I admired their courage, but I couldn’t help but wonder if there wasn’t something foolhardy, even self-destructive in continuing their pursuit. I withheld whatever discouraging remarks came to mind, not wanting to undermine their grim enthusiasm.

Finally, I asked Woody, the self-styled leader of the team, what they hoped to find at the end of their quest.

He took a deep breath before answering. “I don’t exactly know,” he said, carefully enunciating each word, “because as yet it has no name.”

He made a point of walking away from me before I could probe further. “And when you find the thing that has no name, what then?” I called after him.

Ms. M stole up to me and answered my question in a hushed voice.

“Like you with your mushrooms,” she said, “we will not disturb the thing in any way. We are an investigating team. It is our job to locate and describe previously unknowable phenomena, not meddle with its destiny.”

“What if the thing, as you call it, doesn’t make the same distinctions?” I asked.
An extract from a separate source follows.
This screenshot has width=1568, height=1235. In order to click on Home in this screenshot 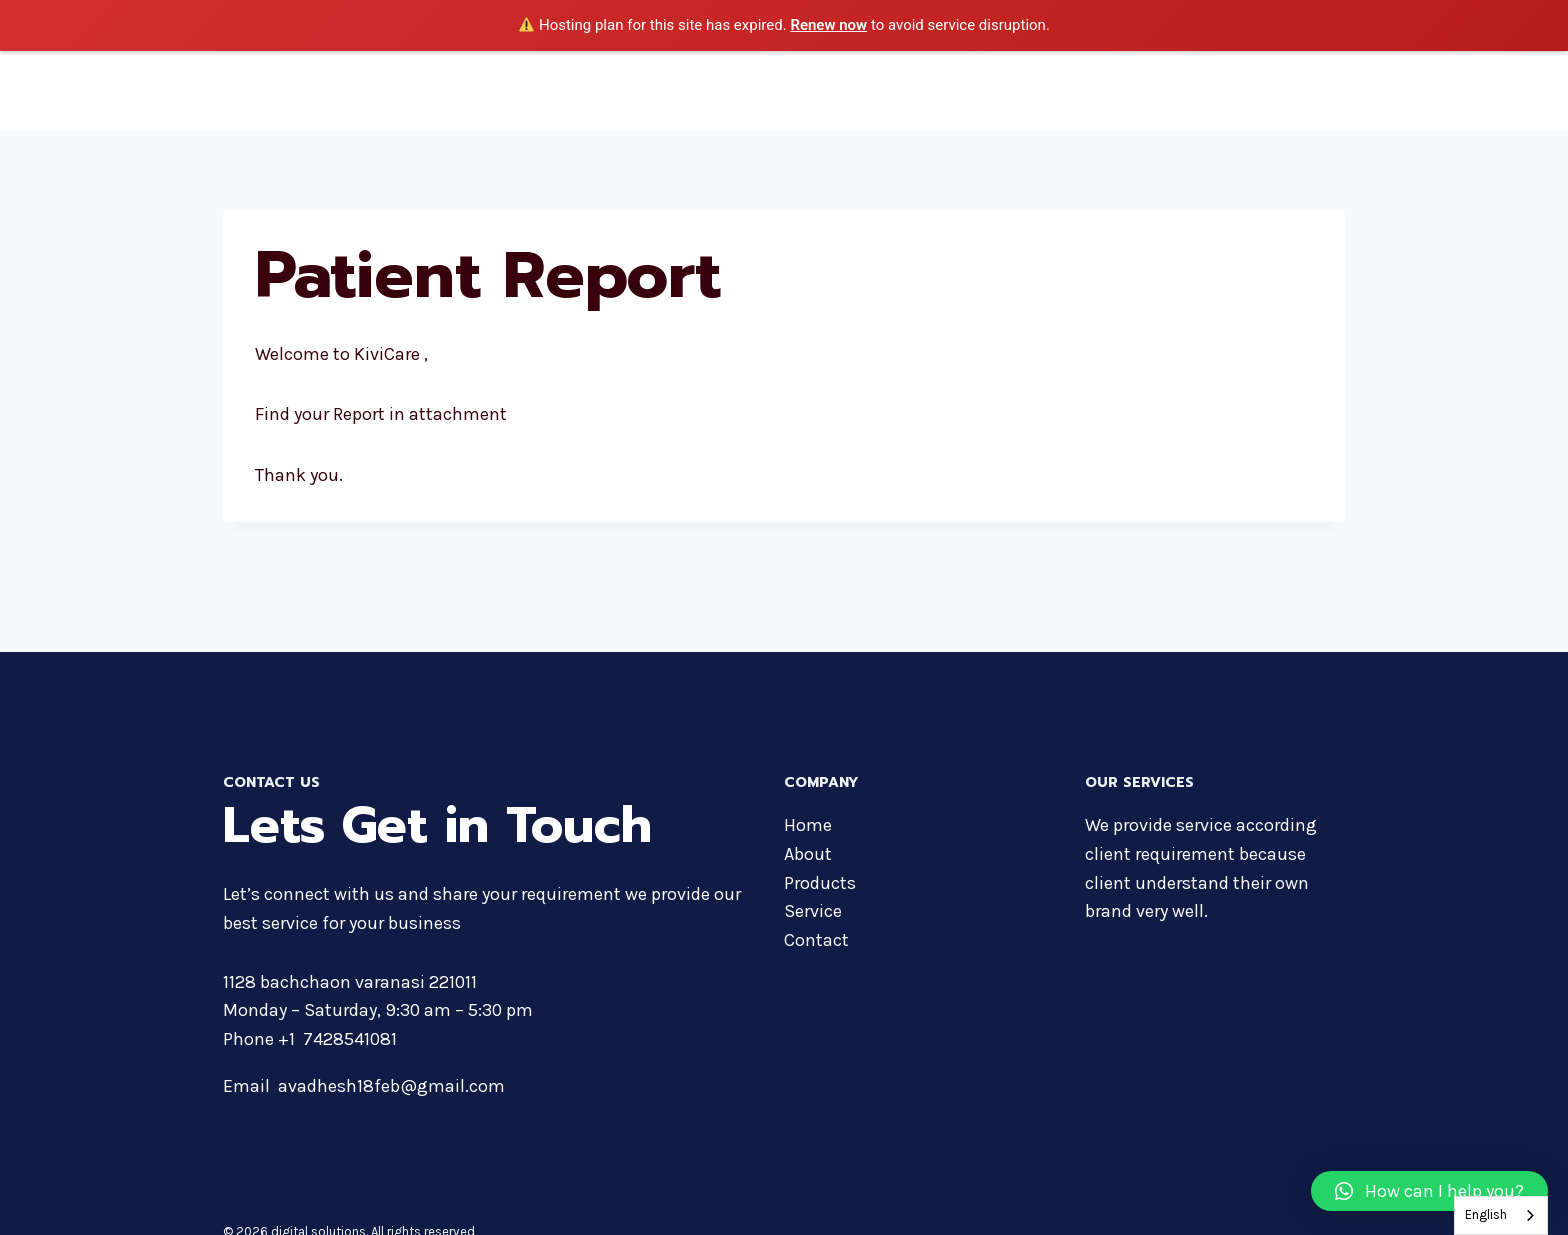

At first she brushed my question off with the back of her hand as being unworthy, but then she said, blushing in the faded light, “We are not without the ability to defend ourselves.”
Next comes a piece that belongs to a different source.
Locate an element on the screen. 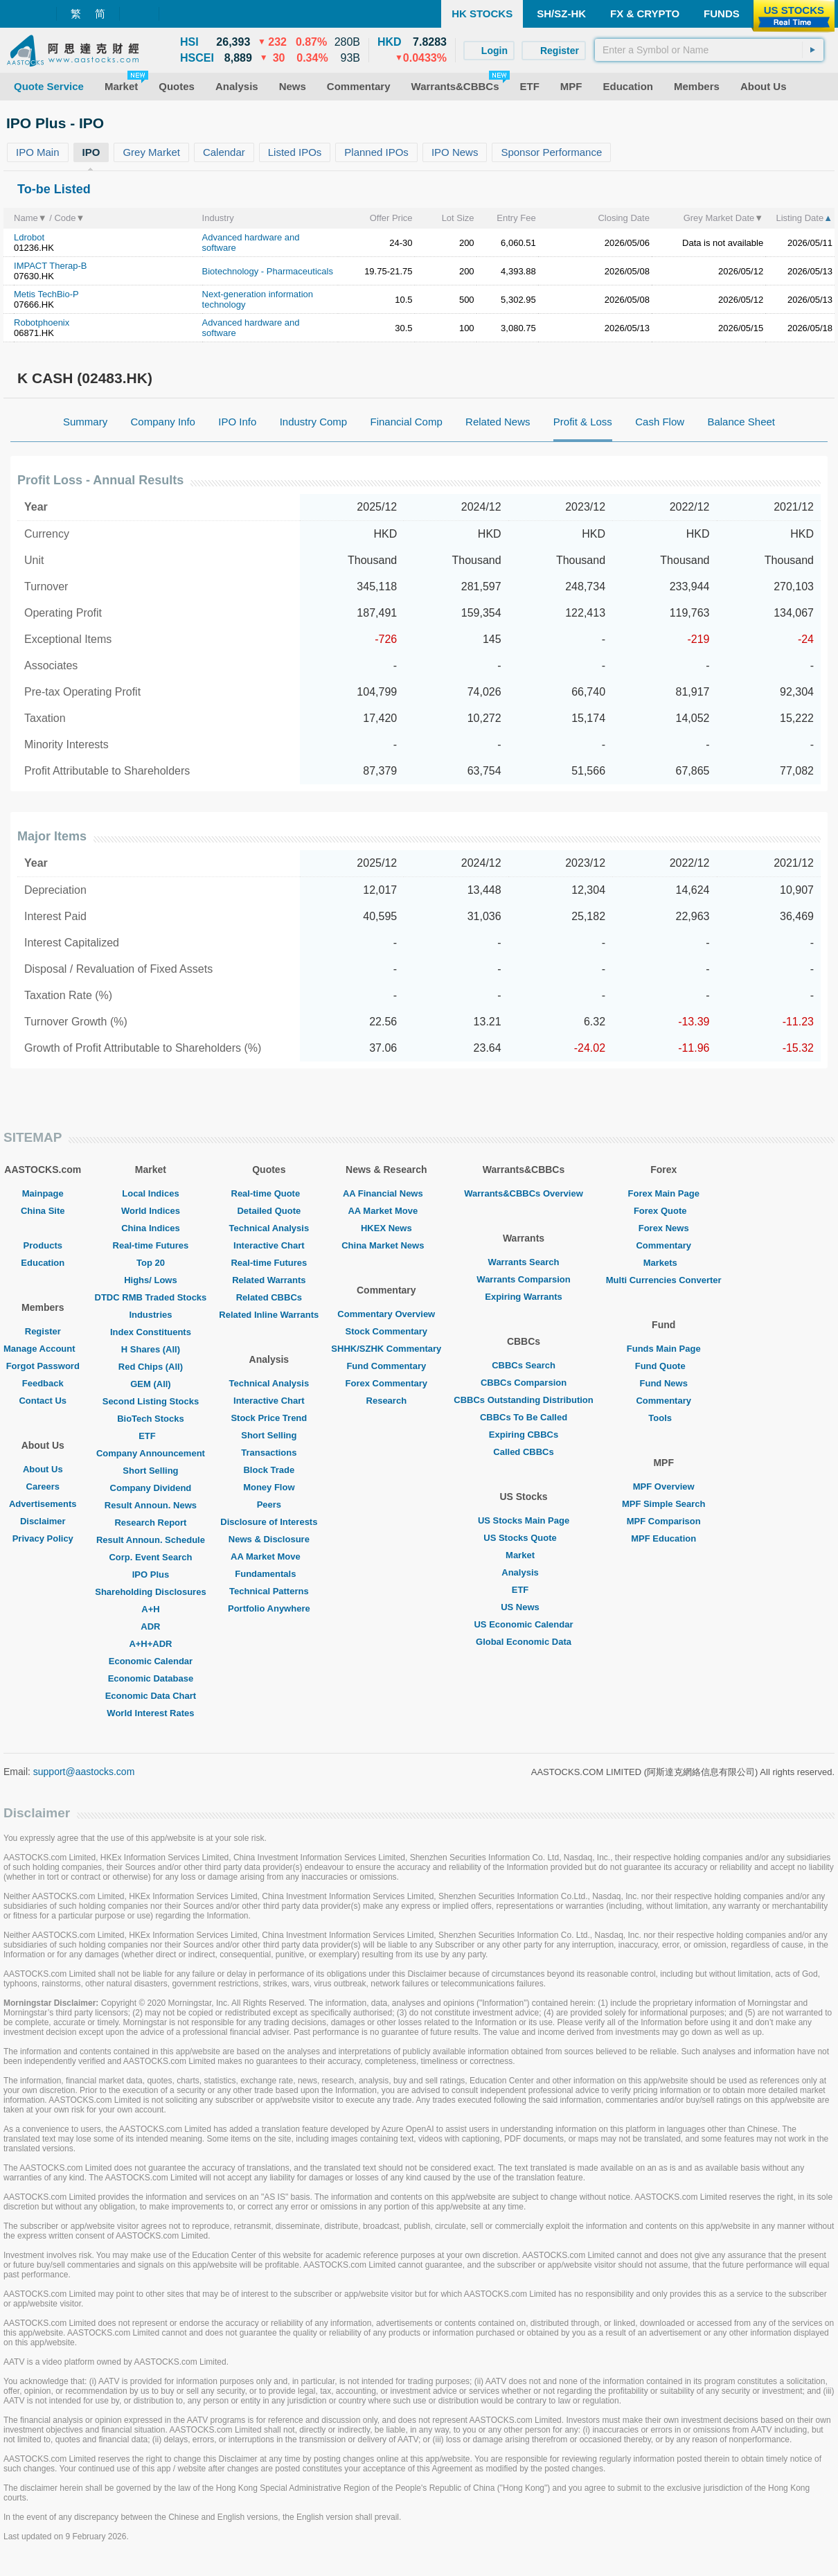  Careers is located at coordinates (43, 1486).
I was curious as to what she meant, but not curious enough to go much further with this quixotic group and I announced, thanking them for their company, that the time had come to go my own way.

“I’m sorry,” Woody said as I started to walk away. “I’m afraid we can’t let you go.”
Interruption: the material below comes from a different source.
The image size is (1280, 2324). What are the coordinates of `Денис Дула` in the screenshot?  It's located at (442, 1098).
“What do you mean you can’t?” I asked, though I didn’t feel I needed permission to walk away.

“For one, you know too much,” he said.

“Hey, I know nothing,” I said. “I’ve been winging my way through life.” But it wasn’t knowledge of the world, or knowledge in general he was referring to. He meant — why hadn’t I seen this right away? — that I knew too much about their project.

While I was overstating my support of their venture, someone sneaked up behind me and conked me with what may have been a club or an old hiking boot. When I came to, I found myself trussed from neck to toe by silken threads as though I were in a cocoon being carried along on a palette like a wounded soldier. So whether I liked it or not, I became a passive companion on their absurdly dangerous (perhaps dangerously absurd) adventure.

56th Night

I anticipated the two guys lugging me around on a stretcher would get tired of their assignment and it happened even more quickly than I expected.

The one they called Pill had been complaining all along, mostly under his breath about my weighing more than I should and how it was oppressing his back.

“What do you want to do with him then?” Larry said. “You got a better idea?”

“Sometimes — look, don’t say anything to the others — I wish we weren’t hamstrung by being non-violent,” Pill muttered. “Anyhow, I got to answer nature’s call, if you know what I mean.”

So they put me down, virtually dropped me, and Pill went off in the woods somewhere to take a leak.

“The nerd drinks too much water,” Larry said to me.

“How did you get this cocoon around me?” I asked him.

“Hey, that’s one of Ms. M’s little tricks,” he said. “She’s got a little spider in her, that girl. No more questions, okay?”

When Pill didn’t return after what seemed like ten minutes, Larry called out to the others for help. There was no immediate response and it was beginning to get dark. “What do I do now?” he asked no one in particular, though I was his only audience. He raised his voice, took turns broadcasting Woody’s name and Ms. M’s name into the vast unknown, his voice echoing back at us the only response. Nerves got the better of him. He began to do a kind of twitchy dance to pass whatever time needed passing. “What do I do now?” he asked again.